Ma di fronte al Covid i giovani imprenditori si mostrano più resilienti e sembrano guardare al futuro con maggiore positività rispetto agli altri colleghi. Secondo un’indagine del Centro Studi delle Camere di commercio G. Tagliacarne sull’impatto della pandemia sull’attività 2020 dell’imprenditoria giovanile, il 43% dichiara di non avere avuto perdite di fatturato contro il 36% delle altre imprese. E chi ha perso terreno ha maggiori aspettative di recupero. Il 68% delle imprese under 35 manifatturiere prevede infatti un ritorno ai livelli produttivi del pre-covid entro il 2022, contro il 60% delle altre imprese. Una percentuale che sale al 75% per gli imprenditori giovani che hanno investito in industria 4.0.  A conferma che il digitale è un potente acceleratore di competitività. Più in particolare in questo decennio le imprese giovanili sono calate di 16 punti in più rispetto alla riduzione della popolazione giovanile tra i 18 e i 34 anni (-22,4% contro – 8%). A fronte di questa forbice il rapporto tra imprese giovanili e popolazione giovanile ha perso mediamente un punto per ogni anno passando dal 61,5‰ del 2011 al 51,9‰ del 2020.

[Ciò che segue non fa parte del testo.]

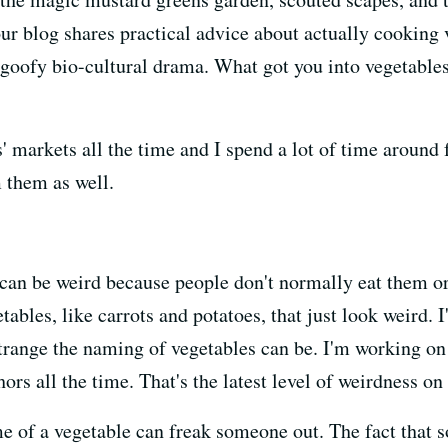
ur blog shares practical advice about actually cooking 
 goofy bio-cultural drama. What got you into vegetable
' markets all the time and I spend a lot of time around 
 them as well.
can be weird because people don't normally eat them or 
les, like carrots and potatoes, that just look weird. I'
range the naming of vegetables can be. I'm working on 
rs all the time. That's the latest level of weirdness on 
e of a vegetable can freak someone out. The fact that s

Mentre negli anni pre Covid, uno dei maggiori problemi per l’imprenditoria giovanile era la sopravvivenza delle imprese, secondo i dati raccolti dal 2011 al 2018, quando riescono a superare la fase di avvio, i giovani “under 35” sono più resistenti rispetto agli altri imprenditori. Inoltre, un’impresa giovanile su 3 chiude i battenti nei primi 5 anni di vita e di queste quasi la metà non supera il biennio. Il risultato è che in otto anni si sono perse 122mila imprese “under 35”, portando a quota 575mila l’esercito delle iniziative imprenditoriali guidate da giovani.